> **What the exercise asks**
When you repeat the entries below, keep each word exactly as it is and drop the pictures.

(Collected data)
********************

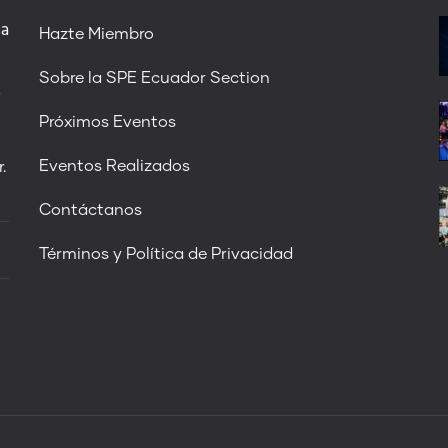
 a
Hazte Miembro
Sobre la SPE Ecuador Section
,
Próximos Eventos
Eventos Realizados
.
Contáctanos
Términos y Política de Privacidad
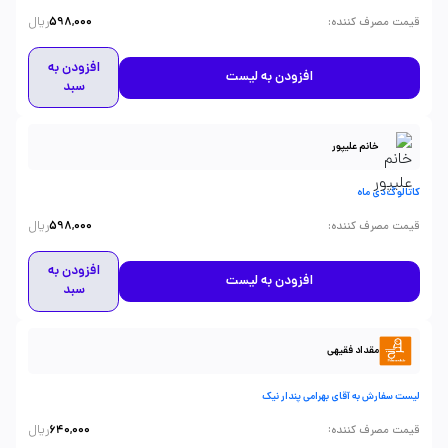
ریال
:
قیمت مصرف کننده
598,000
افزودن به
افزودن به لیست
سبد
خانم علیپور
کاتالوگ دی ماه
ریال
:
قیمت مصرف کننده
598,000
افزودن به
افزودن به لیست
سبد
مقداد فقیهی
لیست سفارش به آقای بهرامی پندار نیک
ریال
:
قیمت مصرف کننده
640,000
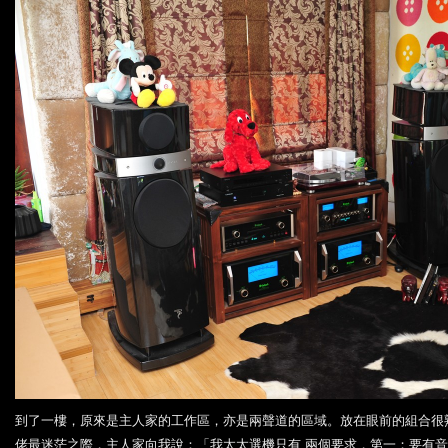
到了一樓，原來是主人家的工作區，亦是兩聲道的區域。放在眼前的組合很
佬最迷茫之際，主人家向我說：「我太太選機只有 兩個要求，第一；要有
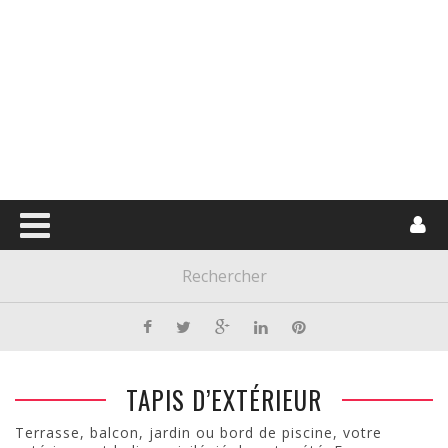
TAPIS D’EXTÉRIEUR
Terrasse, balcon, jardin ou bord de piscine, votre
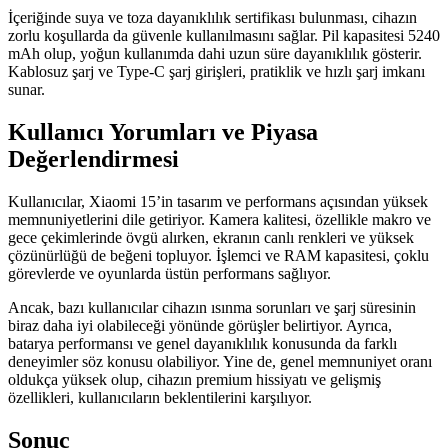
İçeriğinde suya ve toza dayanıklılık sertifikası bulunması, cihazın
zorlu koşullarda da güvenle kullanılmasını sağlar. Pil kapasitesi 5240
mAh olup, yoğun kullanımda dahi uzun süre dayanıklılık gösterir.
Kablosuz şarj ve Type-C şarj girişleri, pratiklik ve hızlı şarj imkanı
sunar.
Kullanıcı Yorumları ve Piyasa
Değerlendirmesi
Kullanıcılar, Xiaomi 15’in tasarım ve performans açısından yüksek
memnuniyetlerini dile getiriyor. Kamera kalitesi, özellikle makro ve
gece çekimlerinde övgü alırken, ekranın canlı renkleri ve yüksek
çözünürlüğü de beğeni topluyor. İşlemci ve RAM kapasitesi, çoklu
görevlerde ve oyunlarda üstün performans sağlıyor.
Ancak, bazı kullanıcılar cihazın ısınma sorunları ve şarj süresinin
biraz daha iyi olabileceği yönünde görüşler belirtiyor. Ayrıca,
batarya performansı ve genel dayanıklılık konusunda da farklı
deneyimler söz konusu olabiliyor. Yine de, genel memnuniyet oranı
oldukça yüksek olup, cihazın premium hissiyatı ve gelişmiş
özellikleri, kullanıcıların beklentilerini karşılıyor.
Sonuç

********************

> **Response for this exercise**
 a
Hazte Miembro
Sobre la SPE Ecuador Section
,
Próximos Eventos
Eventos Realizados
.
Contáctanos
Términos y Política de Privacidad
ریال
:
قیمت مصرف کننده
598,000
افزودن به
افزودن به لیست
سبد
خانم علیپور
کاتالوگ دی ماه
ریال
:
قیمت مصرف کننده
598,000
افزودن به
افزودن به لیست
سبد
مقداد فقیهی
لیست سفارش به آقای بهرامی پندار نیک
ریال
:
قیمت مصرف کننده
640,000
到了一樓，原來是主人家的工作區，亦是兩聲道的區域。放在眼前的組合很
佬最迷茫之際，主人家向我說：「我太太選機只有 兩個要求，第一；要有
TAPIS D’EXTÉRIEUR
Terrasse, balcon, jardin ou bord de piscine, votre
İçeriğinde suya ve toza dayanıklılık sertifikası bulunması, cihazın
zorlu koşullarda da güvenle kullanılmasını sağlar. Pil kapasitesi 5240
mAh olup, yoğun kullanımda dahi uzun süre dayanıklılık gösterir.
Kablosuz şarj ve Type-C şarj girişleri, pratiklik ve hızlı şarj imkanı
sunar.
Kullanıcı Yorumları ve Piyasa
Değerlendirmesi
Kullanıcılar, Xiaomi 15’in tasarım ve performans açısından yüksek
memnuniyetlerini dile getiriyor. Kamera kalitesi, özellikle makro ve
gece çekimlerinde övgü alırken, ekranın canlı renkleri ve yüksek
çözünürlüğü de beğeni topluyor. İşlemci ve RAM kapasitesi, çoklu
görevlerde ve oyunlarda üstün performans sağlıyor.
Ancak, bazı kullanıcılar cihazın ısınma sorunları ve şarj süresinin
biraz daha iyi olabileceği yönünde görüşler belirtiyor. Ayrıca,
batarya performansı ve genel dayanıklılık konusunda da farklı
deneyimler söz konusu olabiliyor. Yine de, genel memnuniyet oranı
oldukça yüksek olup, cihazın premium hissiyatı ve gelişmiş
özellikleri, kullanıcıların beklentilerini karşılıyor.
Sonuç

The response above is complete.